Derivation of why a diagonalizable matrix can be written as a sum of outer products $\Sigma=\sum_{i=1}^n \lambda_i v_i v_i^T$

Question

Lets say we have a symmetric positive semi-definite $n\times n$ matrix $\Sigma$, which therefore has a diagonalization $\Sigma=V\Lambda V^T$, where $V$ is an orthogonal matrix (containing the eigenvectors $v_1,...v_n$ of $\Sigma$) and $\Lambda$ is a diagonal matrix (containing the eigenvalues $\lambda_1,...,\lambda_n$ of $\Sigma$).

Could you show me how the following sum of outer products is derived?
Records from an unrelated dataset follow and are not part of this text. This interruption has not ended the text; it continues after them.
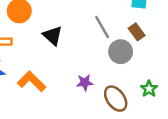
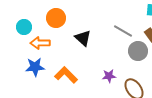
gray line: (102, 27) -> (123, 31), turned -30

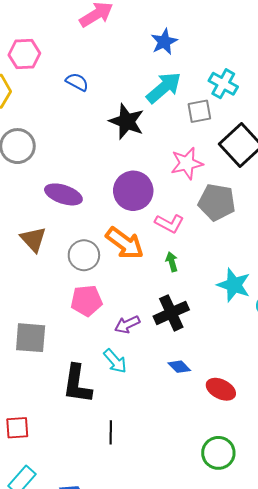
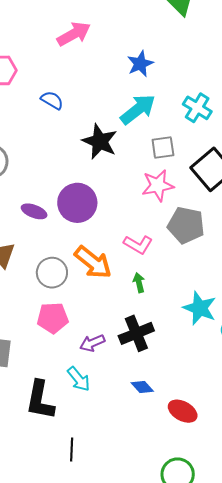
gray square: (199, 111) -> (163, 147), moved
purple circle: (133, 191) -> (77, 203), moved
purple ellipse: (63, 194) -> (34, 211), size x0.7

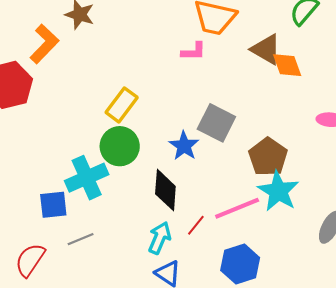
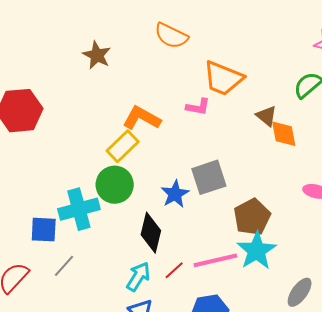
orange L-shape: (44, 44) -> (142, 118), moved, turned -114
brown triangle: (266, 49) -> (266, 116), size x0.7
gray square: (216, 123) -> (209, 177), turned 36
gray line: (81, 239) -> (64, 266), turned -35

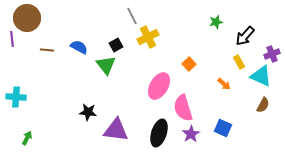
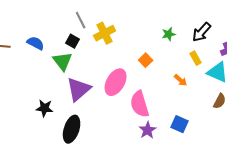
gray line: (132, 16) -> (81, 20), moved
green star: (216, 22) -> (169, 34), moved
black square: (116, 45) -> (73, 41), turned -32
purple triangle: (116, 130) -> (79, 89), moved, turned -48
black ellipse: (159, 133) -> (72, 129), moved

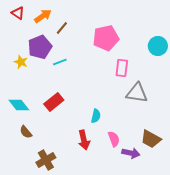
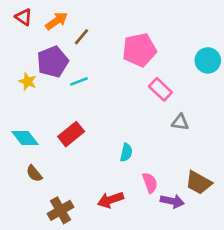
pink rectangle: (122, 68) -> (160, 89), turned -54
gray triangle: (137, 93) -> (180, 122), size x0.6
red arrow: (84, 140) -> (110, 200), moved, turned 84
$\Sigma=\sum_{i=1}^n \lambda_iv_iv_i^T$

Answer 1

It helps to have internalized the following ways of looking at matrix multiplication:

• $Ax = a_1 x_1 + \cdots + a_n x_n$, where $a_i$ is the $i$th column of the matrix $A$ and $x_i$ is the $i$th component of the vector $x$.
• $A \begin{bmatrix} b_1 & \cdots & b_n \end{bmatrix} = \begin{bmatrix} A b_1 & \cdots & A b_n \end{bmatrix}$, where $b_i$ is the $i$th column of the matrix $B$.
• $\begin{bmatrix} a_1 & \cdots & a_n \end{bmatrix} \begin{bmatrix} b_1^T \\ \vdots \\ b_n^T \end{bmatrix} = a_1 b_1^T + \cdots + a_n b_n^T$. Here the vector $a_i$ is the $i$th column of $A$ and the row vector $b_i^T$ is the $i$th row of $B$.

You can use rules 2 and 1 to compute $V \Lambda$, and then use rule 3 to compute $V \Lambda V^T$.

Alternatively, you can think of it like this. The matrix $v_i v_i^T$ projects a vector $x$ onto the span of $\{ v_i \}$. This projection then gets scaled by $\lambda_i$. In other words: \begin{equation} x = \sum_{i=1}^n v_i v_i^T x \end{equation} so \begin{align} \Sigma x &= \sum_{i=1}^n \Sigma v_i v_i^T x \\ &= \sum_{i=1}^n \lambda_i v_i v_i^T x. \end{align}